Con esas palabras, Catón lanzó su dura proclama contra las mujeres de Roma en donde sabía que no ganaría simpatías entre los miembros del sexo opuesto, pero eso era algo que no le importaba porque las mujeres no intervenían en los asuntos importantes del Estado.

A su discurso los tribunos opusieron decenas de ideas para compensar cada uno de los puntos presentados por el senador conservador. Lucio Valerio estuvo especialmente brillante aquella mañana y a las supuestas ansias de las mujeres por exhibirse y la sugerencia de Catón con relación a que aceptarían las dádivas de cualquier rey extranjero, el tribuno repuso con habilidad que ésas a las que Catón criticaba con tanta saña eran las mismas mujeres que en el pasado, en medio de la guerra contra Aníbal, entregaron su oro, su plata y todas sus joyas para que el estado tuviera dinero y recursos suficientes para financiar nuevas levas y la forja de nuevas armas para más legionarios; añadió que eran las mismas esposas, madres, hijas o hermanas de los que habían caído en el frente de guerra y que merecían, cuando menos, un respeto y que, en consecuencia, eran ofensivas las insinuaciones de debilidad de las mujeres ante el enemigo que había hecho Catón. Añadió Lucio Valerio que era frecuente dictar leyes especiales en la guerra y luego cambiarlas en la paz y que, en consecuencia, lo que las mujeres pedían no era, en modo alguno, algo que rompiera con las costumbres de Roma. Y defendió al fin que si las mujeres habían sabido ser castas y discretas durante siglos, sin lex Oppia, ¿por qué habrían de dejar de serlo por derogar una norma que se dictó en circunstancias tan extremas y que sólo había estado funcionando unos pocos años? ¿O es que Catón pensaba que las mujeres de Roma ya no merecen el respeto de sus maridos, hijos, esposos y hermanos?
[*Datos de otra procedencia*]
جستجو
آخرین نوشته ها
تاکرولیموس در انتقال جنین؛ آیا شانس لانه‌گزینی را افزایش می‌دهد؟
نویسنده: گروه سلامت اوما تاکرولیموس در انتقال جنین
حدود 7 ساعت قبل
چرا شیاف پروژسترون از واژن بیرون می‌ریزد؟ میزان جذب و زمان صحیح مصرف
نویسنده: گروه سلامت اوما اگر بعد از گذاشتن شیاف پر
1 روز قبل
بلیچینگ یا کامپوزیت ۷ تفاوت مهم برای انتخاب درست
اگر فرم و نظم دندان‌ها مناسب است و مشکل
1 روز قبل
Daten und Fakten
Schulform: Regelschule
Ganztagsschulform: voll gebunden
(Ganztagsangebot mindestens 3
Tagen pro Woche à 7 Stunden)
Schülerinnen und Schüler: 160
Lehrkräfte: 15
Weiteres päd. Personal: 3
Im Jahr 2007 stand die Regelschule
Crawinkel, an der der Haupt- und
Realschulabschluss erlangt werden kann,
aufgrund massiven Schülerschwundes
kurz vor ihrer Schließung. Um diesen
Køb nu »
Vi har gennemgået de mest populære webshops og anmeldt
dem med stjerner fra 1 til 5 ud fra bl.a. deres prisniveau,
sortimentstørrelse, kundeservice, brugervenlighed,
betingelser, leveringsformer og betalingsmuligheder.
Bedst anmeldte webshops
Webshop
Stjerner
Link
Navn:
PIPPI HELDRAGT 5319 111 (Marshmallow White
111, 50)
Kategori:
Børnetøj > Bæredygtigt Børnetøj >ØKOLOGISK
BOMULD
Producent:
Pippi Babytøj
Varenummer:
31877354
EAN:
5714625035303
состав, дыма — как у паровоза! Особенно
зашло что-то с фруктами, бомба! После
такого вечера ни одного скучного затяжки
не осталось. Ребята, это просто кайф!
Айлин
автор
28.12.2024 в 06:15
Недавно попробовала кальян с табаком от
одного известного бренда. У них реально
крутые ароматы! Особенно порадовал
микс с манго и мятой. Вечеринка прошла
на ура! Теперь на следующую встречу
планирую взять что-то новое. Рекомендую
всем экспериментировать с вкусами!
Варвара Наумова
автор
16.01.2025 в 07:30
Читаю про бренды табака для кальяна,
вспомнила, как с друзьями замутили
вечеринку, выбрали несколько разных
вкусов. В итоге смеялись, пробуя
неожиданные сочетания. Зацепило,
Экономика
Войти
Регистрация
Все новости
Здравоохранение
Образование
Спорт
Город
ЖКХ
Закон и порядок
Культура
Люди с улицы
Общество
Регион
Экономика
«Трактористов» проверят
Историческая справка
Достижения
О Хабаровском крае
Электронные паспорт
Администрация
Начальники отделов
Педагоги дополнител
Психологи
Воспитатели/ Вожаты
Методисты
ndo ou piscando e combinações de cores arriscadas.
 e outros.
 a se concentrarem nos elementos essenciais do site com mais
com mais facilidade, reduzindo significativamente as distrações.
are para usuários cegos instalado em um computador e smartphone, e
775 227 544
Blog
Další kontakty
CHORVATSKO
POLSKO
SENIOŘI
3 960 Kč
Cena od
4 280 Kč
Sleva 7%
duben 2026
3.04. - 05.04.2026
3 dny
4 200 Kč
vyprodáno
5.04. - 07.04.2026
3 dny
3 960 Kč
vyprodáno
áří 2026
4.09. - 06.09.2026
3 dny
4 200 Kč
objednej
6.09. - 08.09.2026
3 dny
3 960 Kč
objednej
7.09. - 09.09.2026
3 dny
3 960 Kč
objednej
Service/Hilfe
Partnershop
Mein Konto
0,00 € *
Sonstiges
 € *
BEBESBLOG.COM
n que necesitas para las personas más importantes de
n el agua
Catón perdió la votación por una amplia mayoría. Sólo Graco, su primo Lucio Porcio, Spurino, Quinto Petilio y otros pocos fieles se mantuvieron a su lado en un asunto tan espinoso. Pero era de esperar. Catón no se arredró y aceptó con dignidad el resultado de la votación a la espera del siguiente asunto que debía debatirse. En el exterior de la Curia Hostilia[*] se escuchaban los gritos de júbilo de las mujeres de Roma, pues el resultado de la votación llegó al exterior con sorprendente rapidez, pero a Catón aquello no le importaba. Tenía que ceder ahí como cedió en sus principios al contratar obras de teatro cuando era edil y promover los juegos plebeyos y algún gran banquete público y, en lo referente a las mujeres, éstas eran, por definición, unas simples. Se contentaban con poca cosa y poca cosa era lo que se les había dado. Los asuntos realmente importantes venían ahora y en ellos nunca interferiría una mujer. No había nacido en Roma la mujer que de una manera u otra, ni tan siquiera usando todas las poderosas armas de la seducción, pudiera, en modo alguno, interferir en sus planes. La estrategia de Catón era lenta y a largo plazo para socavar el poder de los Escipiones. Todo llegaría, y para satisfacción suya, su gran enemigo, Publio Cornelio Escipión, por muy princeps senatus que fuese ahora tras la reciente muerte del viejo Quinto Fulvio, sólo había tenido un hijo y dos hijas. El hijo, según se decía por todas partes, era débil y las hijas no contaban. Ninguno de aquellos vástagos del gran Africanus le producía temor. Si se acababa con el padre se acabaría con su estirpe.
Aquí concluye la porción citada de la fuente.